Cambodia slides into despotism
In one of the last editions of the Cambodia Daily newspaper, the headline ran as follows: “Descent into outright dictatorship”. It ran above a picture of Cambodia’s main opposition leader being arrested in a midnight raid.
The independent English-language newspaper, which began publishing in 1993, was shut down last week by the prime minister, Hun Sen, in response to its reporting on his regime’s assault on the rights and freedoms of Cambodians.
With the arrest of opposition leader Kem Sokha, Hun Sen has stepped up repression, exposing his insecurity ahead of a general election scheduled for July 2018 that threatens to end his three decades in power.
He has ordered his citizens to refer to him as “glorious supreme prime minister and powerful commander”, vowed to stay in office for “not less than 10 more years” and openly threatened a return to civil war if his party did not win the election “at all stages”. Coming from a former commander in the Khmer Rouge, which instigated a genocide in the 1970s in which millions died, these are not idle threats.
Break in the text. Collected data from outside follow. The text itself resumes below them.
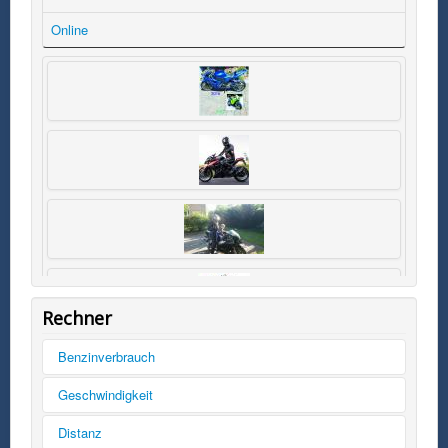
Online
Rechner
Benzinverbrauch
Tankinhalt
Geschwindigkeit
km/h
Distanz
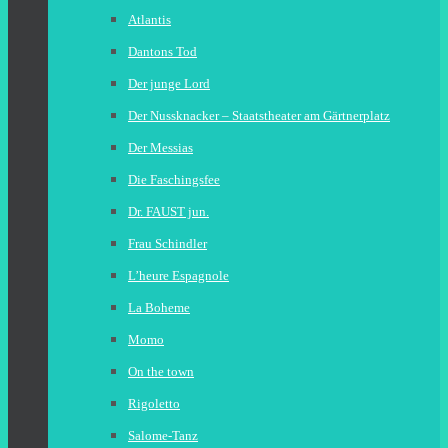
Atlantis
Dantons Tod
Der junge Lord
Der Nussknacker – Staatstheater am Gärtnerplatz
Der Messias
Die Faschingsfee
Dr. FAUST jun.
Frau Schindler
L’heure Espagnole
La Boheme
Momo
On the town
Rigoletto
Salome-Tanz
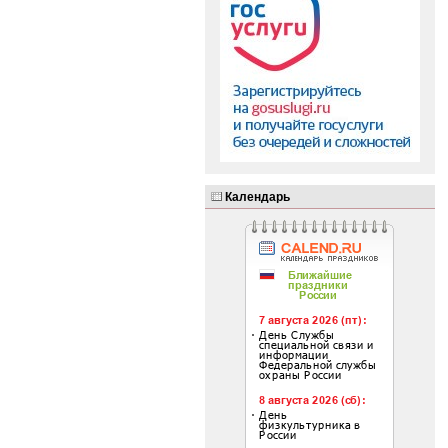
Календарь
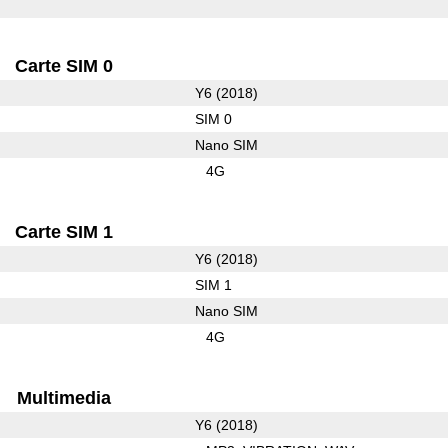
Carte SIM 0
Y6 (2018)
SIM 0
Nano SIM
4G
Carte SIM 1
Y6 (2018)
SIM 1
Nano SIM
4G
Multimedia
Y6 (2018)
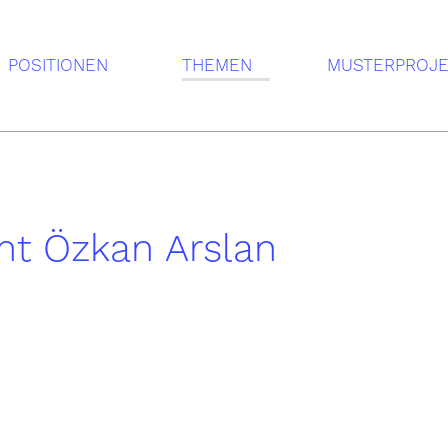
POSITIONEN
THEMEN
MUSTERPROJ
nt Özkan Arslan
For decades, Hun Sen’s autocratic tendencies have been constrained by his country’s reliance on western aid, which is usually tied to good governance and democracy benchmarks.
But billions of dollars in state-driven investment from China in recent years have allowed him to indulge his true political inclinations.
Hun Sen’s vow to fight against “puppets of foreigners” is laughable given his reliance on Beijing — and Cambodia’s de facto position as a client state of China. Tellingly, amid the international condemnation that followed last week’s crackdown, the only country to express support for Hun Sen’s “effort to uphold national security and stability” was China. London, September 8.